If the case of Mercado, a player with such speed will always cause his BABIP to play up. However, his 4.3% walk rate in the first 187 plate appearances of his career is significantly lower than his minor league rates.
It is difficult to tell a player with a 42.6% hard-hit rate to swing the bat less, and it is not at the point where it needs to be done yet. Mercado skidded into the All-Star Break, and trails only Naquin in Swing%, so maybe it is time to consider reining things in.
Yes, Bobby Bradley is only 23, and could always afford a little more plate discipline, but healthy hacks are kind of his game. Do your thing, Mr. Assassin.

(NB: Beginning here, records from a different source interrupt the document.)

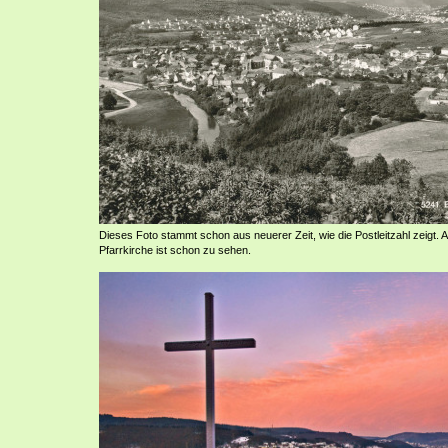
Dieses Foto stammt schon aus neuerer Zeit, wie die Postleitzahl zeigt.
Pfarrkirche ist schon zu sehen.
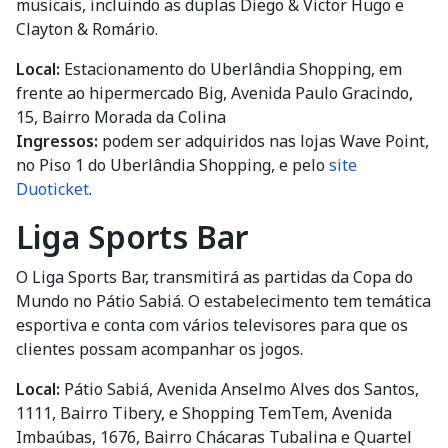
musicais, incluindo as duplas Diego & Victor Hugo e
Clayton & Romário.
Local:
Estacionamento do Uberlândia Shopping, em
frente ao hipermercado Big, Avenida Paulo Gracindo,
15, Bairro Morada da Colina
Ingressos:
podem ser adquiridos nas lojas Wave Point,
no Piso 1 do Uberlândia Shopping, e pelo
site
Duoticke
t
.
Liga Sports Bar
O Liga Sports Bar, transmitirá as partidas da Copa do
Mundo no Pátio Sabiá. O estabelecimento tem temática
esportiva e conta com vários televisores para que os
clientes possam acompanhar os jogos.
Local:
Pátio Sabiá, Avenida Anselmo Alves dos Santos,
1111, Bairro Tibery, e Shopping TemTem, Avenida
Imbaúbas, 1676, Bairro Chácaras Tubalina e Quartel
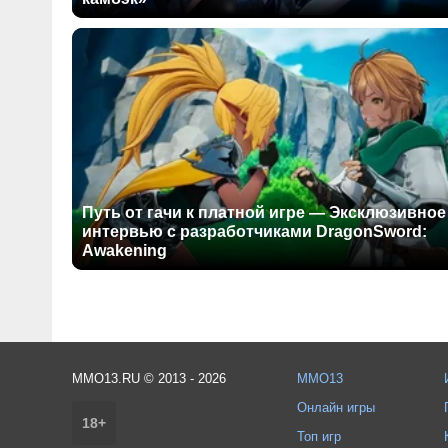
Путь от гачи к платной игре — Эксклюзивное
интервью с разработчиками DragonSword:
Awakening
MMO13.RU © 2013 - 2026
MMO13
Онлайн игры
18+
Топ игр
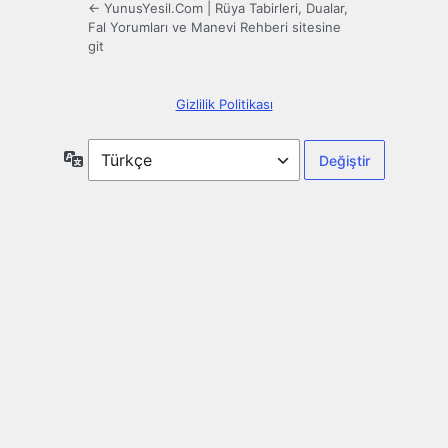
← YunusYesil.Com | Rüya Tabirleri, Dualar,
Fal Yorumları ve Manevi Rehberi sitesine
git
Gizlilik Politikası
Dil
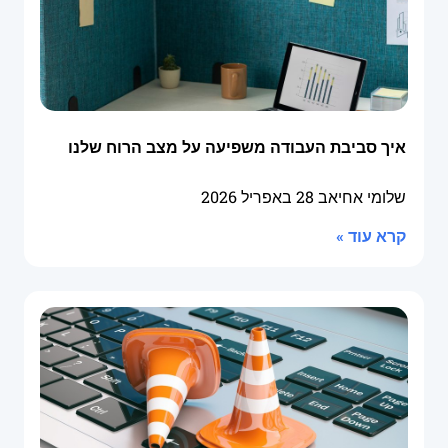
איך סביבת העבודה משפיעה על מצב הרוח שלנו
שלומי אחיאב
28 באפריל 2026
קרא עוד »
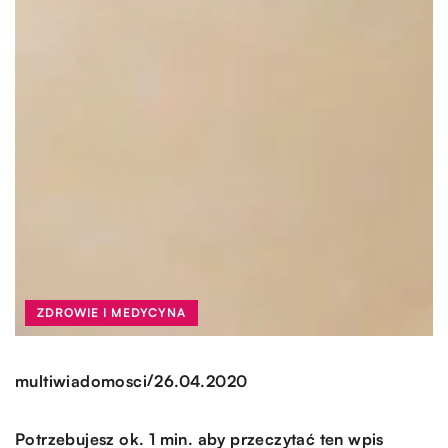
ZDROWIE I MEDYCYNA
/
multiwiadomosci
26.04.2020
Potrzebujesz ok. 1 min. aby przeczytać ten wpis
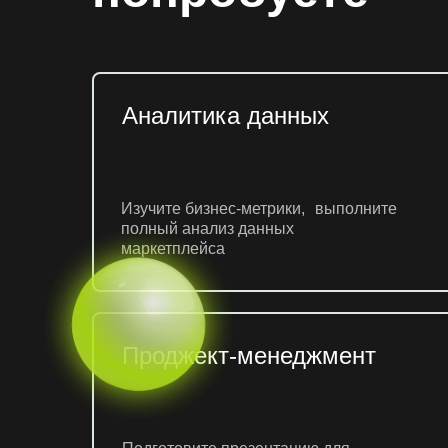
Аналитика данных
Изучите бизнес-метрики, выполните
полный анализ данных
маркетплейса
Проджект-менеджмент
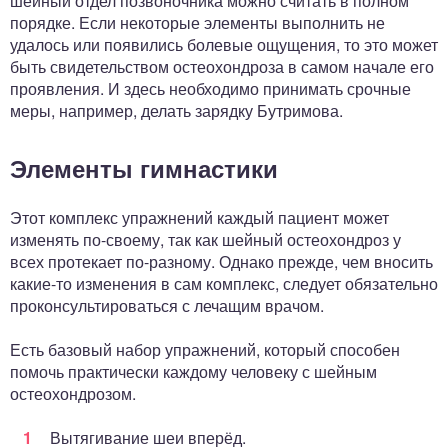
шейный отдел позвоночника можно считать в полном
порядке. Если некоторые элементы выполнить не
удалось или появились болевые ощущения, то это может
быть свидетельством остеохондроза в самом начале его
проявления. И здесь необходимо принимать срочные
меры, например, делать зарядку Бутримова.
Элементы гимнастики
Этот комплекс упражнений каждый пациент может
изменять по-своему, так как шейный остеохондроз у
всех протекает по-разному. Однако прежде, чем вносить
какие-то изменения в сам комплекс, следует обязательно
проконсультироваться с лечащим врачом.
Есть базовый набор упражнений, который способен
помочь практически каждому человеку с шейным
остеохондрозом.
Вытягивание шеи вперёд.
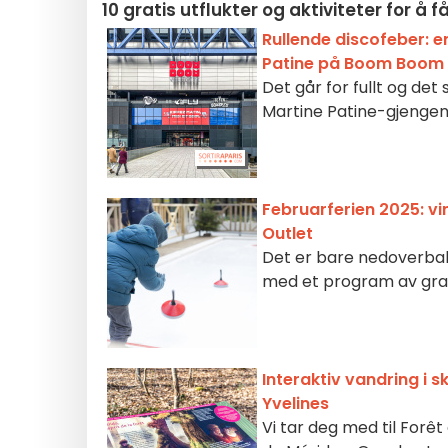
10 gratis utflukter og aktiviteter for å 
Rullende discofeber: e
Patine på Boom Boom V
Det går for fullt og det
Martine Patine-gjengen 
Februarferien 2025: vi
Outlet
Det er bare nedoverbakk
med et program av gratis
Interaktiv vandring i s
Yvelines
Vi tar deg med til Forê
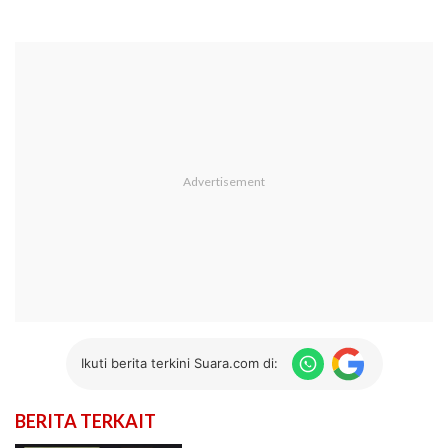
Ikuti berita terkini Suara.com di:
BERITA TERKAIT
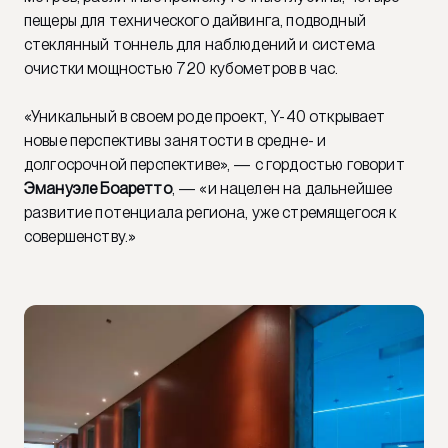
пещеры для технического дайвинга, подводный
стеклянный тоннель для наблюдений и система
очистки мощностью 720 кубометров в час.
«Уникальный в своем роде проект, Y-40 открывает
новые перспективы занятости в средне- и
долгосрочной перспективе», — с гордостью говорит
Эмануэле Боаретто
, — «и нацелен на дальнейшее
развитие потенциала региона, уже стремящегося к
совершенству.»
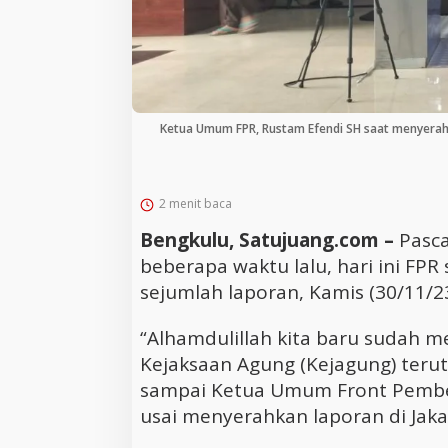
Ketua Umum FPR, Rustam Efendi SH saat menyerahk
2 menit baca
Bengkulu, Satujuang.com –
Pasca
beberapa waktu lalu, hari ini FP
sejumlah laporan, Kamis (30/11/23
“Alhamdulillah kita baru sudah 
Kejaksaan Agung (Kejagung) teru
sampai Ketua Umum Front Pembel
usai menyerahkan laporan di Jak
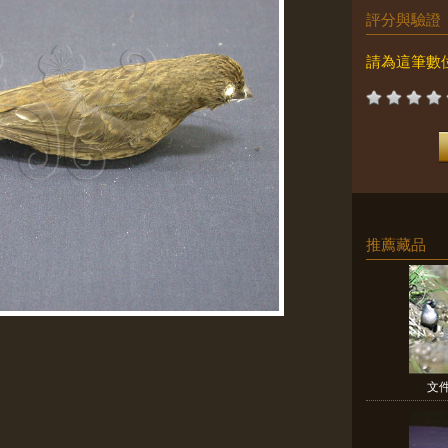
評分與驗證
請為這筆數
推薦藏品
文件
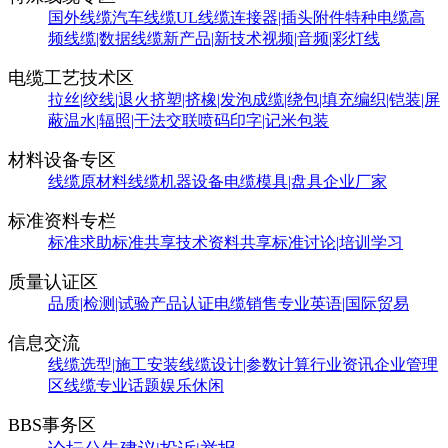
国外线缆
汽车线缆
UL线缆
连接器|插头附件
特种电缆
高
频线缆|数据线缆
新产品|新技术
视频|音频|彩灯线
电缆工艺技术区
拉丝|绞线|退火
挤塑|挤橡|发泡
成缆|绕包|填充
编织|铠装|屏
蔽
温水|辐照|干法交联
喷码印字|记米包装
材料设备专区
线缆原材料
线缆机器设备
电缆模具|盘具
企业厂家
标准资料专栏
标准求助
标准共享
技术资料共享
标准讨论|培训学习
质量认证区
品质|检测|试验
产品认证
电缆销售
专业英语|国际贸易
信息交流
线缆选型|施工安装
线缆设计|参数计算
行业资讯
企业管理
区
线缆专业话题
娱乐休闲
BBS事务区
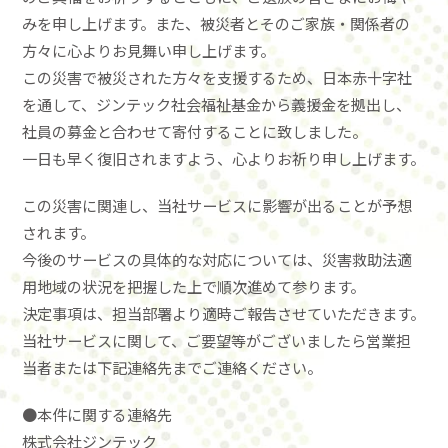
みを申し上げます。また、被災者とそのご家族・関係者の
方々に心よりお見舞い申し上げます。
この災害で被災された方々を支援するため、日本赤十字社
を通して、ジンテック社会福祉基金から義援金を拠出し、
社員の募金と合わせて寄付することに致しました。
一日も早く復旧されますよう、心よりお祈り申し上げます。
この災害に関連し、当社サービスに影響が出ることが予想
されます。
今後のサービスの具体的な対応については、災害救助法適
用地域の状況を把握した上で順次進めて参ります。
決定事項は、担当部署より適時ご報告させていただきます。
当社サービスに関して、ご要望等がございましたら営業担
当者または下記連絡先までご連絡ください。
●本件に関する連絡先
株式会社ジンテック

José’s readjusted swing plane
Everybody had a thought on how to change José Ramírez’s swing in the first half, and things finally trended toward the positive in July. At the end of it all, the 26-year-old is still in the bottom 2% of the league in wOBA on contact.

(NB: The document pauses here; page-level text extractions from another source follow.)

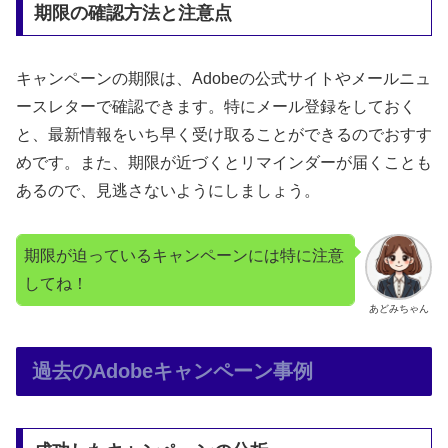
期限の確認方法と注意点
キャンペーンの期限は、Adobeの公式サイトやメールニュ
ースレターで確認できます。特にメール登録をしておく
と、最新情報をいち早く受け取ることができるのでおすす
めです。また、期限が近づくとリマインダーが届くことも
あるので、見逃さないようにしましょう。
期限が迫っているキャンペーンには特に注意
してね！
あどみちゃん
過去のAdobeキャンペーン事例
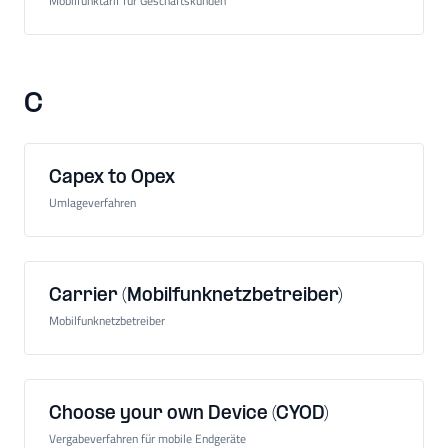
Mobilfunktarif für Geschäftskunden
C
Capex to Opex
Umlageverfahren
Carrier (Mobilfunknetzbetreiber)
Mobilfunknetzbetreiber
Choose your own Device (CYOD)
Vergabeverfahren für mobile Endgeräte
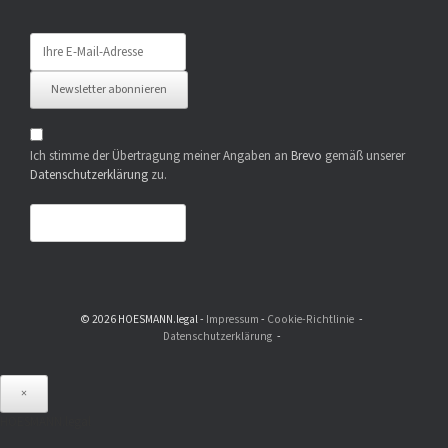
Newsletter abonnieren
Ich stimme der Übertragung meiner Angaben an
Brevo
gemäß unserer
Datenschutzerklärung
zu.
© 2026 HOESMANN.legal -
Impressum
-
Cookie-Richtlinie
Datenschutzerklärung
×
HOESMANN.legal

The persisting issue (in this writer’s ever-changing opinion) seemed to do more with Ramírez’s actual swing, not his approach. His walk rate is similar, and despite his attempts to go the opposite way early on, his profile is not much different than years passed.
One glaring difference is that Ramírez has been under the ball 41.5% on contact this year. That’s up 8.4% since last year, and 13.3% since 2017.
That bit of information seems to indicate that Jose is actually doing what people who don’t understand launch angle think it is: Uppercutting for the sake of lifting the ball, not for getting on the same plane as a pitch.
The information and conclusion are not necessarily linked, but it makes more sense when considering Ramírez’s chase for for 40 homers a year ago, when the slump came about, and how it has continued.
Whatever Carlos Santana and Roberto Pérez are doing
There are things that indicate regression is coming for Santana, whose .311 BABIP is well above his career mark of .267. Less can be said for Pérez, but based solely on how underwhelming his whole career has gone offensively, a crash back to earth seems inevitable.
That does not have to be the case, however. Both are using the field more than ever before, and it is paying massive dividends for each. Santana sits 9th in baseball with a .958 OPS, while Pérez is fourth among catchers with 230 plate appearance at .872.
Not much has changed in either’s profile, other than hitting the ball harder, to more parts of the field. One would think that pulling the ball less would lead to less hard-contact, but that has not been the case yet.
These are the things that the Indians need to stay steady, while they rediscover the mean elsewhere. If things go considerably more normally than they did in the first half, this team still has more than enough talent to make up 5.5 games.